The Dow doesn’t include companies like Amazon, which fell 44% in 2022. Amazon has been the biggest detractor for the S&P 500 so far this year, according to data from the S&P Dow Jones indices from late November. S&P Dow Jones Indices includes the Dow and the S&P 500.
The 30 Dow components are all included in the S&P 500 as well. Generally, the Dow has a lower exposure than the S&P 500 and Nasdaq Composite to the technology sector, which has suffered this year. It has a larger weight in healthcare, financials and industrials, which have outperformed.

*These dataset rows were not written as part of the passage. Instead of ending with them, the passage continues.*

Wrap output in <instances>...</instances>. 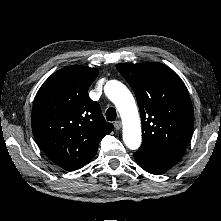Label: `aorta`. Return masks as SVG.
<instances>
[{
  "label": "aorta",
  "instance_id": "1",
  "mask_svg": "<svg viewBox=\"0 0 221 221\" xmlns=\"http://www.w3.org/2000/svg\"><path fill=\"white\" fill-rule=\"evenodd\" d=\"M104 91L121 115L125 145L131 150L138 149L141 145V124L131 92L124 84L116 80L107 82Z\"/></svg>",
  "mask_w": 221,
  "mask_h": 221
}]
</instances>
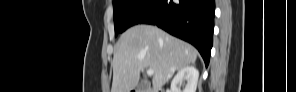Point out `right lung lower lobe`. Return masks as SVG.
<instances>
[{
  "label": "right lung lower lobe",
  "mask_w": 296,
  "mask_h": 92,
  "mask_svg": "<svg viewBox=\"0 0 296 92\" xmlns=\"http://www.w3.org/2000/svg\"><path fill=\"white\" fill-rule=\"evenodd\" d=\"M214 0H160L138 24H152L193 44L209 63L214 29Z\"/></svg>",
  "instance_id": "98d812e1"
}]
</instances>
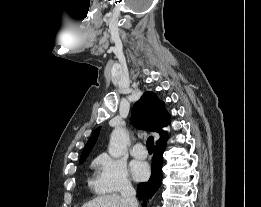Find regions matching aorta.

“If you think interest rates are going to stay high for longer, then this environment of value outperforming growth is likely to continue,” said Bob Doll, chief investment officer at Crossmark Global Investments. He said his company is looking to add to its holdings in energy, healthcare and financial stocks.
Investors have poured more money into funds tracking the Dow this year than in previous years. Passively managed U.S. mutual funds and exchange-traded funds that track the Dow saw net inflows of about $2.1 billion through October this year, the highest net inflows in the first 10 months of the year since 2017, according to Morningstar Direct.
Still, there’s a lot more money following the S&P 500. U.S. mutual funds and exchange-traded funds, which track the S&P 500, recorded $71 billion in net inflows through October, according to Morningstar data.
“The amount of attention relative to the amount of assets invested in a Dow index seemed a little off-balance to me,” said Todd Sohn, ETF strategist at Strategas Securities.
Many of Mr. Sohn’s customers have been asking about the Dow recently, he said. He believes the Dow could continue to outperform at least into next year.
For clients interested in gaining exposure to the Dow, Mr. Sohn recommends the SPDR Dow Jones Industrial Average ETF Trust, which tracks the performance of the blue-chip index.
When clients disregard the Dow’s price-weighted methodology, it suggests an ETF that tracks the equally-weighted S&P 500 — giving equal status to the smallest and largest companies in the index. The equally weighted S&P 500 is down 8.8%, better than its traditional counterpart.
The Dow’s advantage this year comes as no surprise to Jay Hatfield, chief executive and portfolio manager at Infrastructure Capital Advisors. He said that when he introduced his eldest daughter to investing about 15 years ago, he had her pick stocks from the Dow given the index’s reputation for being reliable large-cap companies. She chose Walt Disney Co.
“We said earlier in the year that the Dow would outperform the S&P,” Mr. Hatfield said. “We had no idea how right we would be.”